23 SES 10 B, PIAAC (Part 1)
Symposium to be continued in 23 SES 11 B
The PIAAC survey sets out to estimate the proportion of the adult population of participating countries at particular skill levels of “literacy,” “numeracy” and “computer use.” The information coming from this survey lacks clarity and application, to a large extent due to the shallow conceptual underpinnings of the measurement approach (St.Clair, 2013). Claims that PIAAC findings can inform human capital analysis and the policy arising from it are not well supported, and indeed can be seen as overblown. However, the PIAAC dataset is a unique resource for informing a different set of questions. The starting point for this discussion is the policy context of PIAAC and its results, and how they are being used in Canada. Critical policy analysis provides a means to understand how and why the values of one group are shaping public discourse (Grimley 1986), and can be considered as a three step process linking the global and local, exploring the policy, and exemplifying the effects (Rata 2014). One striking outcome of this analysis is the extent to which Canada has led, and invested in, PIAAC development and implementation, and yet has not applied the results in policy. One of the less appreciated features of the PIAAC dataset is the enormous amount of background information collected from participants. This information is used to condition and weight the tested outcomes in the process of determining the high level outcomes and population profiles. However, it has great potential to tell us about the patterns of participation and valued knowledge in our society in its own right (St. Clair, 2016). I conclude the analysis with a discussion of possible policy futures that would allow the resources and efforts committed to PIAAC to lead to better understanding of literacy and its social significance beyond simplistic models of human capital.

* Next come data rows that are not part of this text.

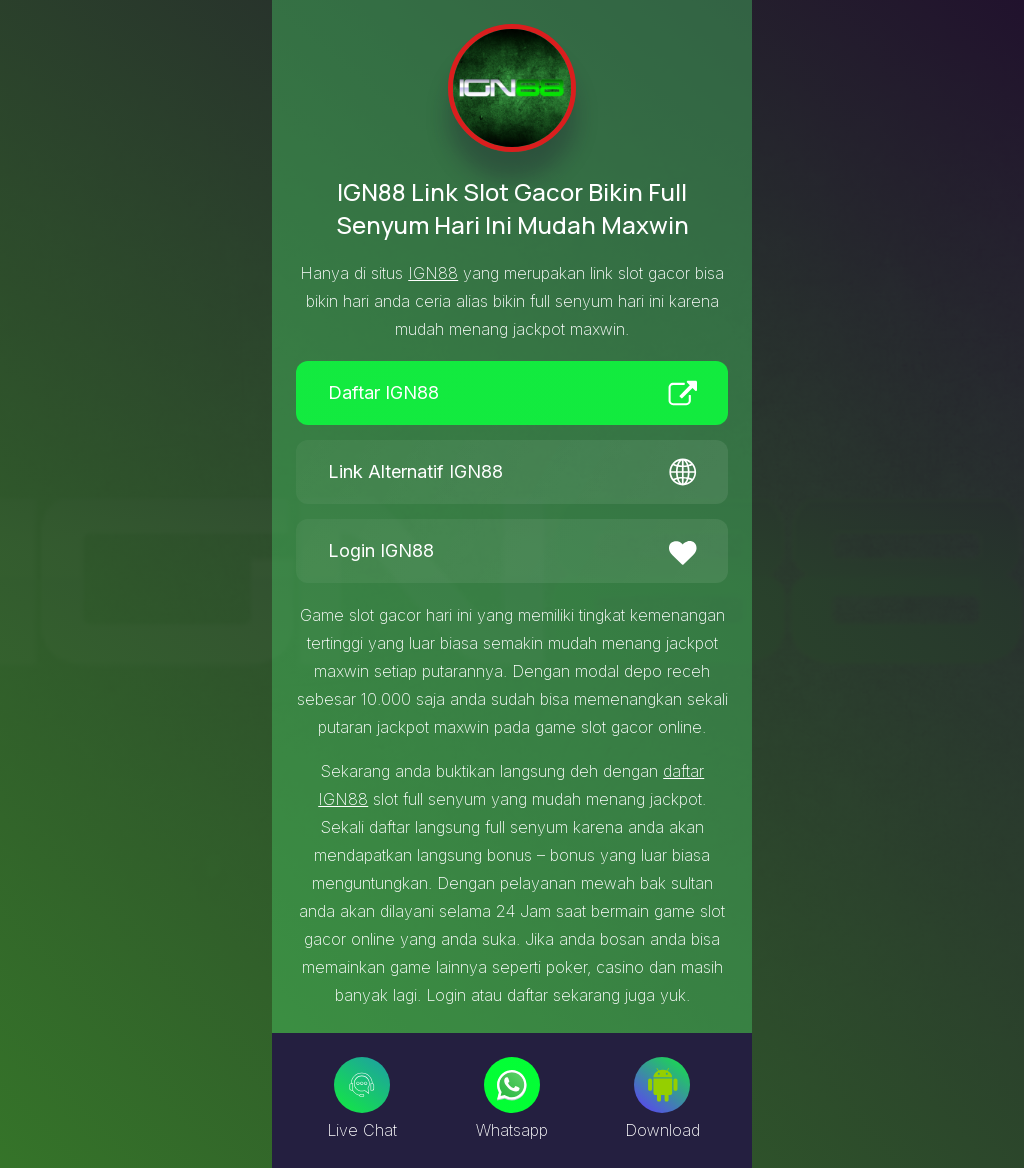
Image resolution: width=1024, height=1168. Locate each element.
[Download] (662, 1085)
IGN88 (433, 273)
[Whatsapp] (512, 1085)
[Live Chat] (362, 1085)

Grimley, J. (1986). Critical educational policy analysis: A discussion of perspectives. Australian Journal of Teacher Education 11(2), 19-26. Rata, E. (2014). The three stages of critical policy methodology: An example from curriculum analysis. Policy Futures in Education, 12(3), 347-358. St. Clair, R. (2013) The limits of levels: Understanding the International Adult Literacy Surveys. International Review of Education, 58(6), pp. 759-776. St. Clair, R. (2016). Plus ça change – The failure of PIAAC to drive evidence-based policy in Canada. Redaktion Zeitschrift für Weiterbildungsforschung, 39(2), 225-239.